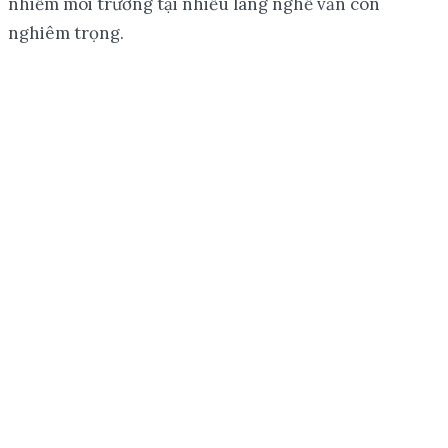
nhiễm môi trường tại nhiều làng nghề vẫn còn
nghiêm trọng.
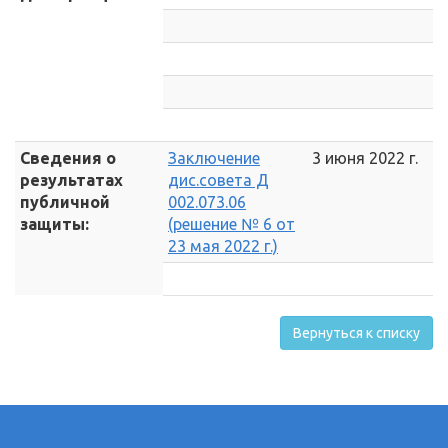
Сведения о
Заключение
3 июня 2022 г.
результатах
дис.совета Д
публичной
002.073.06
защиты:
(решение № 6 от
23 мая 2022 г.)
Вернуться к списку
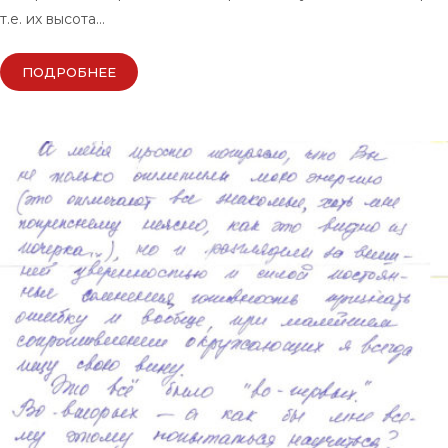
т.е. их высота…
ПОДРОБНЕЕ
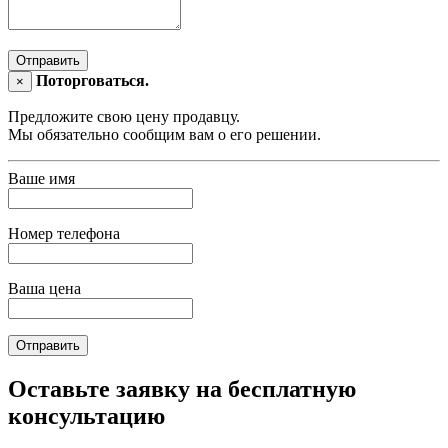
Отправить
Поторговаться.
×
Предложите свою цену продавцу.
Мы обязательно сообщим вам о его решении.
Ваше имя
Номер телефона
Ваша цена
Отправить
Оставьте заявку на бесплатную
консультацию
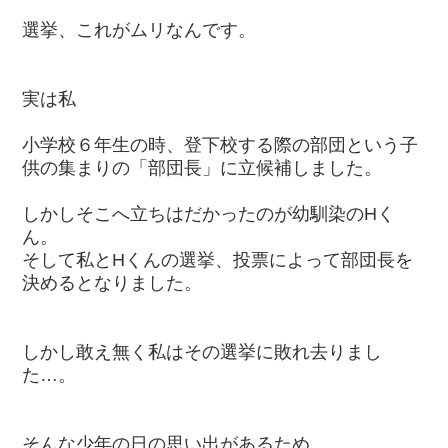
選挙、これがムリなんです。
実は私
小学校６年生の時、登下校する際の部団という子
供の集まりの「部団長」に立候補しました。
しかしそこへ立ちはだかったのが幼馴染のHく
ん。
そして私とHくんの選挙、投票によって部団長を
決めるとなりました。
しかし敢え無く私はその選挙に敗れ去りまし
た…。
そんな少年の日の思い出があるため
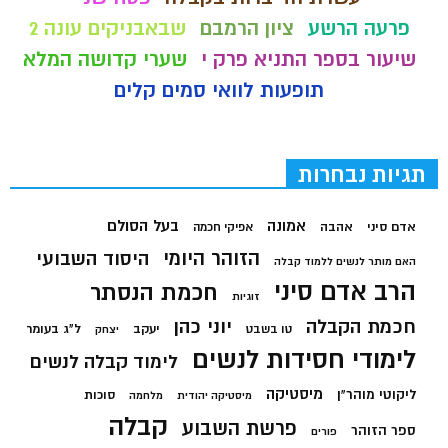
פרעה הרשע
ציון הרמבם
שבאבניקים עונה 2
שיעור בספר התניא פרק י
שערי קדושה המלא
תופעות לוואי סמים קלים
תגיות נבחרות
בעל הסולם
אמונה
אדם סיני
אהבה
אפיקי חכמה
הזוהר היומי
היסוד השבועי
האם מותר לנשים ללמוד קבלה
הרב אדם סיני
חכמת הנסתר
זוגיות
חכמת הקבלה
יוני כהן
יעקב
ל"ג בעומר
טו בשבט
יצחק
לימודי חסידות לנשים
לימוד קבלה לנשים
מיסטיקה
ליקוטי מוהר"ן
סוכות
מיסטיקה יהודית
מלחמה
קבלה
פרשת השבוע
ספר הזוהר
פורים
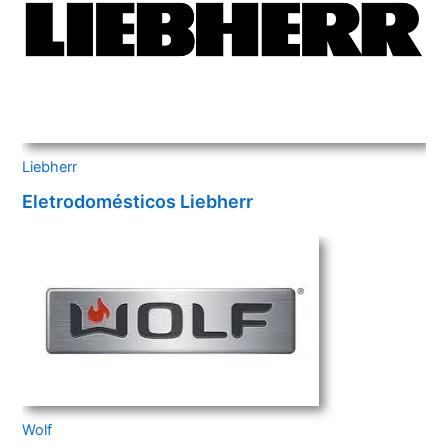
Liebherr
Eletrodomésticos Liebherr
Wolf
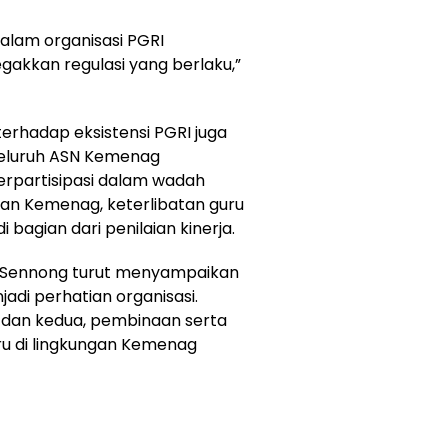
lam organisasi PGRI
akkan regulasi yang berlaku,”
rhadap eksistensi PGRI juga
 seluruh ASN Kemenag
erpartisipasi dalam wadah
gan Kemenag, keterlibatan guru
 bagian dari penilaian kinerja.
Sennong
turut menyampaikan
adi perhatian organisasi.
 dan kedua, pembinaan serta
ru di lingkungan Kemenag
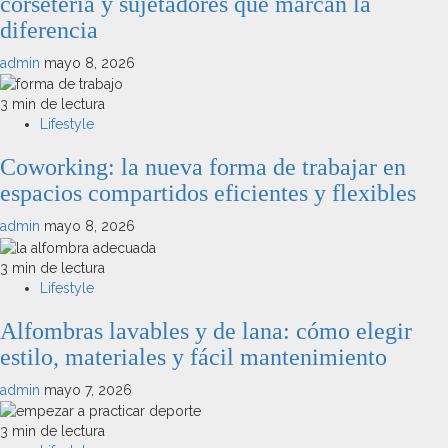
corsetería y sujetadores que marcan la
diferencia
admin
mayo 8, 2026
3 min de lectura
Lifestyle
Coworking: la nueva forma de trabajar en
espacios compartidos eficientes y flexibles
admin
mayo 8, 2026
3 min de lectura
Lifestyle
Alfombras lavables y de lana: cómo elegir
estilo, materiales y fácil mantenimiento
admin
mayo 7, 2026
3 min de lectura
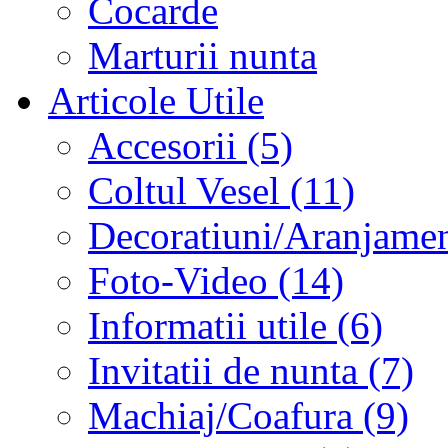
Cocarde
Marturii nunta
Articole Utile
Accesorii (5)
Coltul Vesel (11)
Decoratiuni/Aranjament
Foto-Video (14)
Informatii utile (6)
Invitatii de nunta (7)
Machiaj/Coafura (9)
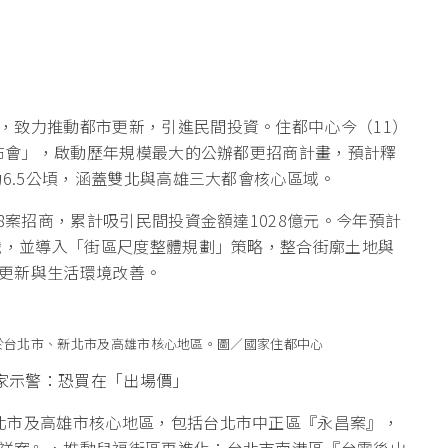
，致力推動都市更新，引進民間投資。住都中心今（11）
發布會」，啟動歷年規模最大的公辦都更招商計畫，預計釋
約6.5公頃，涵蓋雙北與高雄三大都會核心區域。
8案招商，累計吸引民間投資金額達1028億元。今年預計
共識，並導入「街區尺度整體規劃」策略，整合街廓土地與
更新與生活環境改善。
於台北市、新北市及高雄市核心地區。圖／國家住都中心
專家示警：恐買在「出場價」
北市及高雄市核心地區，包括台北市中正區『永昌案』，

■ ■ ■

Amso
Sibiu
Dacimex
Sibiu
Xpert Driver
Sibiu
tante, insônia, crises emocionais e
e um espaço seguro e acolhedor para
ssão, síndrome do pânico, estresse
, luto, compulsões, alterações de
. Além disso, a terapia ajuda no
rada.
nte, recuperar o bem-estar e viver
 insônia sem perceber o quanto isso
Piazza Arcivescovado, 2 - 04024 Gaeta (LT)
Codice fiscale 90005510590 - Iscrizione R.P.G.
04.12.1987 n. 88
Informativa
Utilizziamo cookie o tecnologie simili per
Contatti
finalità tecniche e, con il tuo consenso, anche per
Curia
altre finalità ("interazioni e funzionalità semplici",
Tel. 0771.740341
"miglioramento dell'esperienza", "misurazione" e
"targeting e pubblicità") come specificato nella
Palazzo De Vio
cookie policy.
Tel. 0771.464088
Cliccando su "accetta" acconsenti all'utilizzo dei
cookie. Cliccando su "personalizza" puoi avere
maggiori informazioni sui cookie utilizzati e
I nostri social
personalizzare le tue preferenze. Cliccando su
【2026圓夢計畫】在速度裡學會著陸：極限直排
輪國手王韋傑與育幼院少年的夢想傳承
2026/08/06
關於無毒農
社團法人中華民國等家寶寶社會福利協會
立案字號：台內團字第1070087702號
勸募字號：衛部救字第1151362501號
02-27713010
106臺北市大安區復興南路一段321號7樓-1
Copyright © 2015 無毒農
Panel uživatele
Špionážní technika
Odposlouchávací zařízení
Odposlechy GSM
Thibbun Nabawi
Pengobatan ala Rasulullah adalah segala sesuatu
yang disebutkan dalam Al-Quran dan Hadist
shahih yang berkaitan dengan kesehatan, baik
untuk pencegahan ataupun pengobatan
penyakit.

■ ■ ■

Exercise directions: Print exactly, with no pictures, the lines above from the one that holds "nhiễm môi trường tại nhiều làng nghề vẫn còn" through the one that holds "北市及高雄市核心地區，包括台北市中正區『永昌案』，", both of them included.

Your solution:
nhiễm môi trường tại nhiều làng nghề vẫn còn
nghiêm trọng.
Сведения о
Заключение
3 июня 2022 г.
результатах
дис.совета Д
публичной
002.073.06
защиты:
(решение № 6 от
23 мая 2022 г.)
Вернуться к списку
т.е. их высота…
ПОДРОБНЕЕ
Отправить
Поторговаться.
×
Предложите свою цену продавцу.
Мы обязательно сообщим вам о его решении.
Ваше имя
Номер телефона
Ваша цена
Отправить
Оставьте заявку на бесплатную
консультацию
選挙、これがムリなんです。
実は私
小学校６年生の時、登下校する際の部団という子
供の集まりの「部団長」に立候補しました。
しかしそこへ立ちはだかったのが幼馴染のHく
ん。
そして私とHくんの選挙、投票によって部団長を
決めるとなりました。
しかし敢え無く私はその選挙に敗れ去りまし
た…。
そんな少年の日の思い出があるため
פרעה הרשע
ציון הרמבם
שבאבניקים עונה 2
שיעור בספר התניא פרק י
שערי קדושה המלא
תופעות לוואי סמים קלים
תגיות נבחרות
בעל הסולם
אמונה
אדם סיני
אהבה
אפיקי חכמה
הזוהר היומי
היסוד השבועי
האם מותר לנשים ללמוד קבלה
הרב אדם סיני
חכמת הנסתר
זוגיות
חכמת הקבלה
יוני כהן
יעקב
ל"ג בעומר
טו בשבט
יצחק
לימודי חסידות לנשים
לימוד קבלה לנשים
מיסטיקה
ליקוטי מוהר"ן
סוכות
מיסטיקה יהודית
מלחמה
קבלה
פרשת השבוע
ספר הזוהר
פורים
Liebherr
Eletrodomésticos Liebherr
Wolf
lam organisasi PGRI
akkan regulasi yang berlaku,”
rhadap eksistensi PGRI juga
 seluruh ASN Kemenag
erpartisipasi dalam wadah
gan Kemenag, keterlibatan guru
 bagian dari penilaian kinerja.
Sennong
turut menyampaikan
adi perhatian organisasi.
 dan kedua, pembinaan serta
ru di lingkungan Kemenag
corsetería y sujetadores que marcan la
diferencia
admin
mayo 8, 2026
3 min de lectura
Lifestyle
Coworking: la nueva forma de trabajar en
espacios compartidos eficientes y flexibles
admin
mayo 8, 2026
3 min de lectura
Lifestyle
Alfombras lavables y de lana: cómo elegir
estilo, materiales y fácil mantenimiento
admin
mayo 7, 2026
3 min de lectura
Cocarde
Marturii nunta
Articole Utile
Accesorii (5)
Coltul Vesel (11)
Decoratiuni/Aranjament
Foto-Video (14)
Informatii utile (6)
Invitatii de nunta (7)
Machiaj/Coafura (9)
，致力推動都市更新，引進民間投資。住都中心今（11）
發布會」，啟動歷年規模最大的公辦都更招商計畫，預計釋
約6.5公頃，涵蓋雙北與高雄三大都會核心區域。
8案招商，累計吸引民間投資金額達1028億元。今年預計
共識，並導入「街區尺度整體規劃」策略，整合街廓土地與
更新與生活環境改善。
於台北市、新北市及高雄市核心地區。圖／國家住都中心
專家示警：恐買在「出場價」
北市及高雄市核心地區，包括台北市中正區『永昌案』，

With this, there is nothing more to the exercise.